Very preterm birth represent about 1% of livebirths in Europe each year and is associated with 58% of neonatal deaths and substantial lifetime health problems. Pneumocystis jirovecii is an ubiquitous microfungus commonly known for causing a severe interstitial pneumonia in immunosuppressed subjects. However, this could be the tip of the iceberg and compelling new evidences suggest that this infection may be pathogenic to certain groups of infants. In utero transmission of P. jirovecii in humans has been recently proven. The fungus has been found in the lungs of 14-25% preterm newborns, associated with an increased risk of respiratory distress syndrome (RDS) and bronchopulmonary dysplasia. The ability of P. jirovecii to change the pulmonary environment has been demonstrated in other contexts, inducing a modification of the host immune response, pulmonary dysbiosis and thickening of pulmonary alveoli. Genetic polymorphisms have also been independently implicated in both an increased risk of preterm bi or neonatal RDS and a susceptibility to P. jirovecii.

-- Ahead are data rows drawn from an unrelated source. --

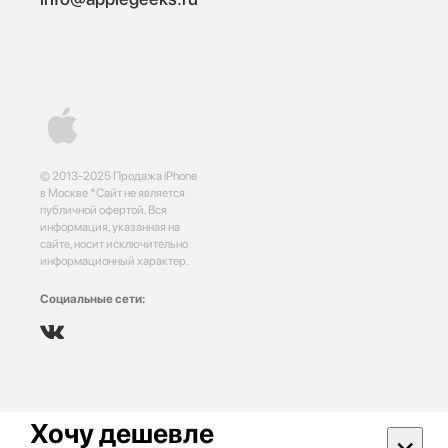
© 2013-2025 Продажа iPhone
в Москве *Сайт не является
публичной офертой. Вся
информация, указанная на
сайте, носит исключительно
информационный характер.
Социальные сети:
Хочу дешевле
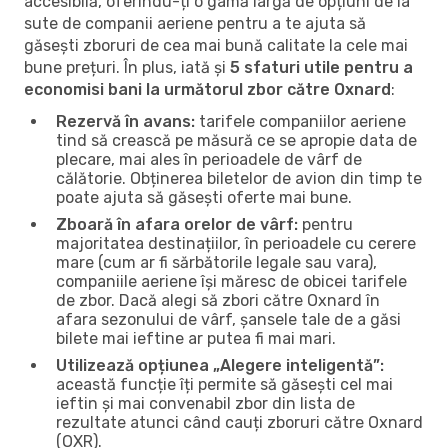
accesibilă, oferindu-ți o gamă largă de opțiuni de la
sute de companii aeriene pentru a te ajuta să
găsești zboruri de cea mai bună calitate la cele mai
bune prețuri. În plus, iată și
5 sfaturi utile pentru a
economisi bani la următorul zbor către Oxnard
:
Rezervă în avans:
tarifele companiilor aeriene
tind să crească pe măsură ce se apropie data de
plecare, mai ales în perioadele de vârf de
călătorie. Obținerea biletelor de avion din timp te
poate ajuta să găsești oferte mai bune.
Zboară în afara orelor de vârf:
pentru
majoritatea destinațiilor, în perioadele cu cerere
mare (cum ar fi sărbătorile legale sau vara),
companiile aeriene își măresc de obicei tarifele
de zbor. Dacă alegi să zbori către Oxnard în
afara sezonului de vârf, șansele tale de a găsi
bilete mai ieftine ar putea fi mai mari.
Utilizează opțiunea „Alegere inteligentă”:
această funcție îți permite să găsești cel mai
ieftin și mai convenabil zbor din lista de
rezultate atunci când cauți zboruri către Oxnard
(OXR).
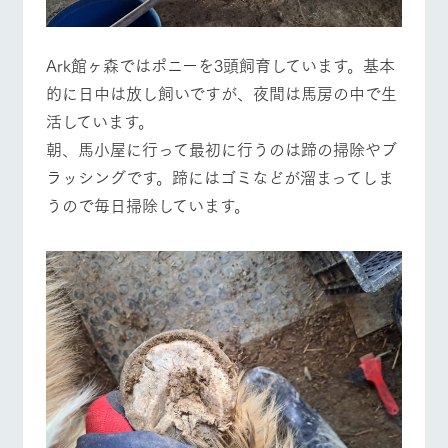
お問い合
牧場内を巡る周
わせ・資
遊バスのご案内
料請求
Ark館ヶ森ではポニーを3頭飼育しています。基本
個人情報取扱いについて
的に日中は放し飼いですが、夜間は馬房の中で生
営業時間・料金
交通アクセス
活しています。
よくあるご質問
団体のお客様へ
朝、馬小屋に行って最初に行うのは蹄の掃除やブ
ラッシングです。蹄にはゴミなどが溜まってしま
ペットをお連れの
お問い合わせ
お客様へ
うので毎日掃除しています。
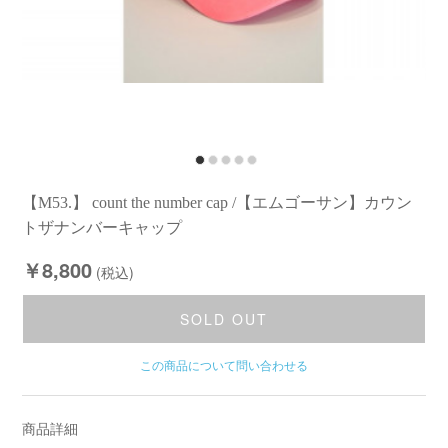
【M53.】 count the number cap /【エムゴーサン】カウン
トザナンバーキャップ
￥8,800
(税込)
SOLD OUT
この商品について問い合わせる
商品詳細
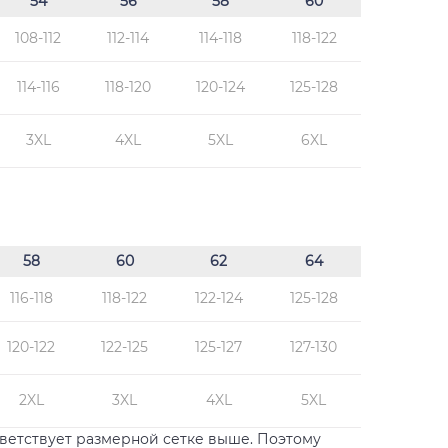
54
56
58
60
108-112
112-114
114-118
118-122
114-116
118-120
120-124
125-128
3XL
4XL
5XL
6XL
58
60
62
64
116-118
118-122
122-124
125-128
120-122
122-125
125-127
127-130
2XL
3XL
4XL
5XL
етствует размерной сетке выше. Поэтому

Hence, JIROborn aims to address the impact of P. jirovecii in utero infection on the preterm infants’ lungs alteration and on the development of subsequent early or late diseases, constructing a predictive model for monitoring preterm infants’ related pulmonary complications. This project is structured around 4 specific objectives (SO):
- To determine epidemiologically the early and late clinical impact of Pj in utero transmission on the preterm pulmonary complications and potential associated risk factors.
- To evaluate the biological impact of Pj in utero infection, in case of lung disease or not, on the local pulmonary inflammation, surfactant and mucus lungs production and lungs microbiota.
- To identify genetic or epigenetic susceptibilities in mothers and newborns related to the risk of colonization by Pj and/ or to the development of pulmonary diseases.
- To build a predictive model for the respiratory monitoring of VPT infants infected by Pj in utero.